Campo Grande - terça-feira, 23 de junho de 2026
Atraso salarial expõe jogo de empurra-empurra entre consórcio e prefeitura
Michelly Perez - 11/12/2025 • 09:46
Foto: Marcos Maluf
A madrugada desta quinta-feira (11) foi de reunião entre os motoristas do transporte coletivo urbano que decidiram entrar em greve na próxima segunda-feira (15). A paralisação foi aprovada após o Sindicato dos Trabalhadores do Transporte Coletivo denunciar novos atrasos no pagamento de salários e benefícios — situação que, segundo o consórcio, ocorre porque a Prefeitura novamente não repassou os valores devidos.
O encontro foi conduzido pelo presidente do sindicato, Demétrio Freitas, em duas garagens da cidade. Ele relatou aos profissionais que o salário de novembro já acumula seis dias de atraso e que a situação tende a piorar: as empresas informaram não ter previsão de pagar a segunda parcela do 13º salário e nem o vale-alimentação previsto para o dia 20 de dezembro.

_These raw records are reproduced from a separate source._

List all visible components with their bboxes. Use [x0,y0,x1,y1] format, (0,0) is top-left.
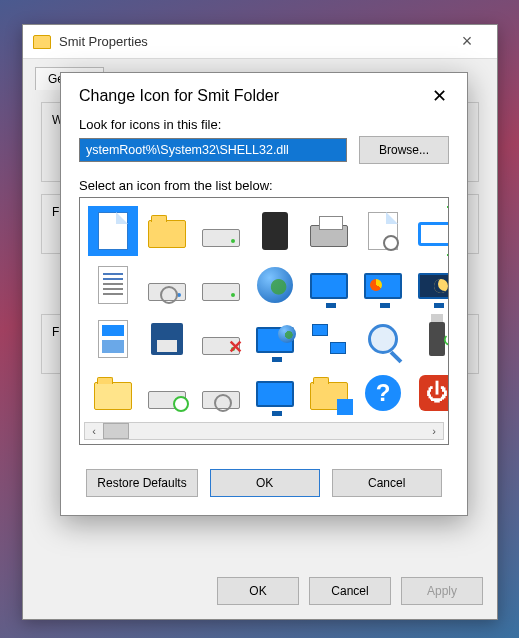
look-label: Look for icons in this file: [79,117,449,132]
icon-drive-error[interactable]: ✕ [196,314,246,364]
icon-monitor[interactable] [304,260,354,310]
icon-globe[interactable] [250,260,300,310]
cancel-button[interactable]: Cancel [332,469,442,497]
scroll-track[interactable] [103,423,425,439]
icon-list-document[interactable] [88,314,138,364]
icon-document-clock[interactable] [358,206,408,256]
icon-folder-apps[interactable] [304,368,354,418]
icon-run-window[interactable] [412,206,449,256]
select-label: Select an icon from the list below: [79,178,449,193]
properties-titlebar[interactable]: Smit Properties × [23,25,497,59]
icon-help[interactable]: ? [358,368,408,418]
scroll-left-icon[interactable]: ‹ [85,425,103,437]
icon-power[interactable]: ⏻ [412,368,449,418]
icon-hard-drive[interactable] [196,206,246,256]
window-title: Smit Properties [59,34,439,49]
properties-button-row: OK Cancel Apply [217,577,483,605]
ok-button[interactable]: OK [217,577,299,605]
dialog-title: Change Icon for Smit Folder [79,87,425,105]
apply-button: Apply [401,577,483,605]
icon-blank-document[interactable] [88,206,138,256]
icon-list: ✕ ↺ ? ⏻ ‹ › [79,197,449,445]
folder-icon [33,35,51,49]
icon-path-input[interactable]: ystemRoot%\System32\SHELL32.dll [79,138,347,162]
icon-network-monitor[interactable] [250,314,300,364]
scroll-thumb[interactable] [103,423,129,439]
dialog-button-row: Restore Defaults OK Cancel [79,469,449,497]
restore-defaults-button[interactable]: Restore Defaults [86,469,197,497]
icon-drive-opt2[interactable] [196,368,246,418]
horizontal-scrollbar[interactable]: ‹ › [84,422,444,440]
icon-drive-eco[interactable] [196,260,246,310]
icon-drive-optical[interactable] [142,260,192,310]
icon-monitor-night[interactable] [412,260,449,310]
icon-text-document[interactable] [88,260,138,310]
ok-button[interactable]: OK [210,469,320,497]
close-icon[interactable]: × [447,31,487,52]
icon-chip[interactable] [250,206,300,256]
icon-grid: ✕ ↺ ? ⏻ [88,206,444,418]
icon-monitor-chart[interactable] [358,260,408,310]
icon-magnifier[interactable] [358,314,408,364]
icon-folder-open[interactable] [88,368,138,418]
dialog-titlebar[interactable]: Change Icon for Smit Folder ✕ [61,73,467,117]
icon-drive-plus[interactable] [142,368,192,418]
close-icon[interactable]: ✕ [425,85,453,107]
icon-usb-eject[interactable]: ↺ [412,314,449,364]
icon-printer[interactable] [304,206,354,256]
icon-network-link[interactable] [304,314,354,364]
icon-floppy[interactable] [142,314,192,364]
cancel-button[interactable]: Cancel [309,577,391,605]
icon-monitor-blank[interactable] [250,368,300,418]
browse-button[interactable]: Browse... [359,136,449,164]
icon-folder[interactable] [142,206,192,256]
change-icon-dialog: Change Icon for Smit Folder ✕ Look for i… [60,72,468,516]
scroll-right-icon[interactable]: › [425,425,443,437]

“As contas estão atrasando. Espero que decidam pela paralisação, porque ninguém quer ficar trabalhando sem receber”, afirmou Freitas.
A fala foi seguida de votação, na qual quase todos os motoristas ergueram as mãos favoráveis à greve.

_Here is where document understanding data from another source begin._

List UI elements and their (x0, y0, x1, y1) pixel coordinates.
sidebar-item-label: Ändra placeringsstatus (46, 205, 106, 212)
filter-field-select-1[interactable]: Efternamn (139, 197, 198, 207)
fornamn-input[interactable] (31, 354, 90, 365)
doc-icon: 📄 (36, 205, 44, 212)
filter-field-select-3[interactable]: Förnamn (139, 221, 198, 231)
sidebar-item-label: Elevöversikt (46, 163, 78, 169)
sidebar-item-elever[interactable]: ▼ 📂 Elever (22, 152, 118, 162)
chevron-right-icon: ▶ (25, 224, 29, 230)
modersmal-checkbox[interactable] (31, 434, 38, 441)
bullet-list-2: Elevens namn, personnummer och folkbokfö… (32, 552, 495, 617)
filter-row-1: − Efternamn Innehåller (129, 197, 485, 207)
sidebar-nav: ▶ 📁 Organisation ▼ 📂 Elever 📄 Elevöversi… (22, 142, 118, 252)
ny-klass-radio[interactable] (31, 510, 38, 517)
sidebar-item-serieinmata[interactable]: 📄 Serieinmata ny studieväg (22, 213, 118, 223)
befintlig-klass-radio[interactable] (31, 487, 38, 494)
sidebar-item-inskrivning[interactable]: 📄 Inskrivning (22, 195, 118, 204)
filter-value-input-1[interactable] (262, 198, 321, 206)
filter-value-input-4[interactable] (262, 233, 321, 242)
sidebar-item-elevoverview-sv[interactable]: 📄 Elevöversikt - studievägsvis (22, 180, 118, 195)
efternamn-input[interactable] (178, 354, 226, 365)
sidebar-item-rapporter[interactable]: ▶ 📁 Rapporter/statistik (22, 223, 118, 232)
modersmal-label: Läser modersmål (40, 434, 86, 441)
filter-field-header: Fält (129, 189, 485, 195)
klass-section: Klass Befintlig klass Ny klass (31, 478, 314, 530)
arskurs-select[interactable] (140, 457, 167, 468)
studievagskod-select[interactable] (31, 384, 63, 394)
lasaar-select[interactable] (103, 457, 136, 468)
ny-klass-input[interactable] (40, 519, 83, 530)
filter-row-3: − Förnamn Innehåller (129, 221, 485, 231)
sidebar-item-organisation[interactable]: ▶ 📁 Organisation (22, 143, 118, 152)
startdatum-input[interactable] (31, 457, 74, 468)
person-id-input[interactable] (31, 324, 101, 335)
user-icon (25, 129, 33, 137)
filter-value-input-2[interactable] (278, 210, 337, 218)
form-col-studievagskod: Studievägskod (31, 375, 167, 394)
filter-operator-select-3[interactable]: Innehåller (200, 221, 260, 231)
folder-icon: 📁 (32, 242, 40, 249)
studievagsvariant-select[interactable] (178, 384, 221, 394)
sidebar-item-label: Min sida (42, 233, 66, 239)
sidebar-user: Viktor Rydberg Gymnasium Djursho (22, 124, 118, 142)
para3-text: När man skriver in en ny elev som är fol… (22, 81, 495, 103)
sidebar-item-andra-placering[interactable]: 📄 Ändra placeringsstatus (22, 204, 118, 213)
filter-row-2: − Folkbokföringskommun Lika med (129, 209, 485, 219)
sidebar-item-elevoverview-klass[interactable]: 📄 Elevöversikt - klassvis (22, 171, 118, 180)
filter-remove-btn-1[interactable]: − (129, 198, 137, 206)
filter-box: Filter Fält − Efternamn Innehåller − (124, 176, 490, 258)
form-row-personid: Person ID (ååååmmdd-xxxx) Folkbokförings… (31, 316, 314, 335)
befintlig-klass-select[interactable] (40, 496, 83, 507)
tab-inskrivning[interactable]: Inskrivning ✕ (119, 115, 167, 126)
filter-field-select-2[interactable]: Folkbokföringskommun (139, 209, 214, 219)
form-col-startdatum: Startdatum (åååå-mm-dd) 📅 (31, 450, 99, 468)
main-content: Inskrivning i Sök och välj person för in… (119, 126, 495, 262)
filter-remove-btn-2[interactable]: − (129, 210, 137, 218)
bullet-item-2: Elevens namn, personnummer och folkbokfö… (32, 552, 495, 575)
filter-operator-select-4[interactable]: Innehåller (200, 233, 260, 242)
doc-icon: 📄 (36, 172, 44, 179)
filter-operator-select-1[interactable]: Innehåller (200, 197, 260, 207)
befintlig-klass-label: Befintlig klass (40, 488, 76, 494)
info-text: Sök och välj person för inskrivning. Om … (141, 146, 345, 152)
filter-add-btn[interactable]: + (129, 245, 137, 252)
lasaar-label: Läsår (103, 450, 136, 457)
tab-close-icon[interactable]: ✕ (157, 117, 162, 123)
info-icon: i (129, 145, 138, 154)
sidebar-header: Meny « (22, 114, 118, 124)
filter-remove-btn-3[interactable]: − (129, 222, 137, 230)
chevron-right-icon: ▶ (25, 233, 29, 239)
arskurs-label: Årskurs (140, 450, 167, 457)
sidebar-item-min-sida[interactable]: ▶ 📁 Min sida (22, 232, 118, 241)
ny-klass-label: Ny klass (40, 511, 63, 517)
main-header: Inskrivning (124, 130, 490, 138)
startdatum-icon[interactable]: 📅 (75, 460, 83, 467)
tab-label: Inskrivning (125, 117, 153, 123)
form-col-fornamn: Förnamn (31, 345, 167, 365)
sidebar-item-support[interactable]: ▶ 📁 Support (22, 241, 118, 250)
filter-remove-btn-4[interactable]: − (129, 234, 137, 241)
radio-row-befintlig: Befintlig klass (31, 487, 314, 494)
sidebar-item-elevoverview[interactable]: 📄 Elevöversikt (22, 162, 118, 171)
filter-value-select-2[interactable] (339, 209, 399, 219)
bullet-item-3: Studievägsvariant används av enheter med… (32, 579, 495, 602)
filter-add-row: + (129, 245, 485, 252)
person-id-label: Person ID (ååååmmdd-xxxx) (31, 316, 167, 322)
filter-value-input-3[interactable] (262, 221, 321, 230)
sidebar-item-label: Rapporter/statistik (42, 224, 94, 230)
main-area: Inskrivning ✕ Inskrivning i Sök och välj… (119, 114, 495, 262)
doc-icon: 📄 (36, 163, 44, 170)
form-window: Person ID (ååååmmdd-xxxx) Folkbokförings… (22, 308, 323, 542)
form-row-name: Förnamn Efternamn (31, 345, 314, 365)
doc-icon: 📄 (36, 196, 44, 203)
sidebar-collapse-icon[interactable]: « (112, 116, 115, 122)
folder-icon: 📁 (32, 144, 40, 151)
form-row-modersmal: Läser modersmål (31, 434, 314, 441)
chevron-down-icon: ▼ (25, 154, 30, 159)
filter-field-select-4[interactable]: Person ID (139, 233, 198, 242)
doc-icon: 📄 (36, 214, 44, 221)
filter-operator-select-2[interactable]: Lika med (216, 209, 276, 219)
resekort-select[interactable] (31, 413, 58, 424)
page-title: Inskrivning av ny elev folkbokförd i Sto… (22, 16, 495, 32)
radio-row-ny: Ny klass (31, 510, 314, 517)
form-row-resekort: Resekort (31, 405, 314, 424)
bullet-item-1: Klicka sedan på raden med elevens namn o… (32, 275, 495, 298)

O sindicalista destacou ainda que, caso o pagamento seja feito antes de segunda-feira, a greve será cancelada. Enquanto isso, a prefeitura de Campo Grande alega que não tem dívidas com o Consórcio e que os pagamentos foram realizados.

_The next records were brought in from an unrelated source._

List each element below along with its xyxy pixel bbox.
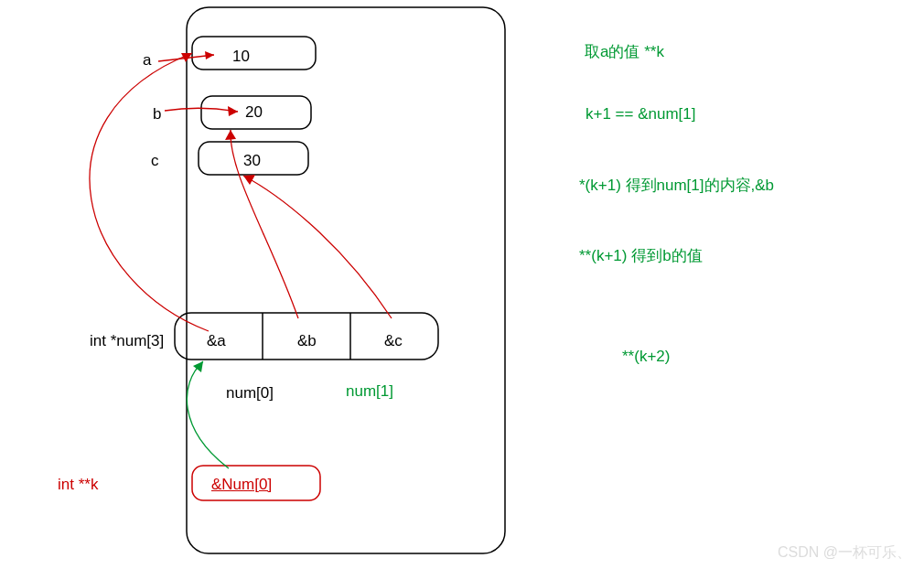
note-5: **(k+2) [622,348,670,366]
diagram-canvas [0,0,924,569]
arrow-k [187,361,229,468]
value-b: 20 [245,103,263,122]
note-1: 取a的值 **k [585,41,664,62]
value-c: 30 [243,152,261,170]
label-num-decl: int *num[3] [90,332,164,350]
note-4: **(k+1) 得到b的值 [579,245,703,266]
watermark: CSDN @一杯可乐、 [778,543,911,563]
value-a: 10 [232,48,250,66]
memory-box [187,7,505,553]
label-b: b [153,105,161,123]
cell-amp-c: &c [384,332,403,350]
cell-k: &Num[0] [211,476,272,494]
cell-amp-a: &a [207,332,226,350]
note-2: k+1 == &num[1] [586,105,696,123]
arrow-amp-c [243,176,392,318]
note-3: *(k+1) 得到num[1]的内容,&b [579,175,774,196]
arrow-amp-a [90,53,209,331]
label-c: c [151,152,159,170]
arrow-amp-b [231,130,298,318]
cell-amp-b: &b [297,332,317,350]
label-k-decl: int **k [58,476,98,494]
label-num1: num[1] [346,382,393,401]
label-a: a [143,51,151,70]
label-num0: num[0] [226,384,274,403]
box-a [192,37,316,70]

Na semana passada, o Consórcio emitiu uma nota afirmando enfrentar um “colapso financeiro” devido à falta de repasses do poder público. As empresas alegam estar com o caixa zerado, sem condições de arcar com gastos essenciais como combustível, manutenção dos ônibus, encargos trabalhistas e, principalmente, salários e benefícios dos motoristas.
Se nada mudar até lá, a cidade deve amanhecer sem ônibus na próxima segunda-feira, impactando milhares de passageiros que dependem do transporte coletivo.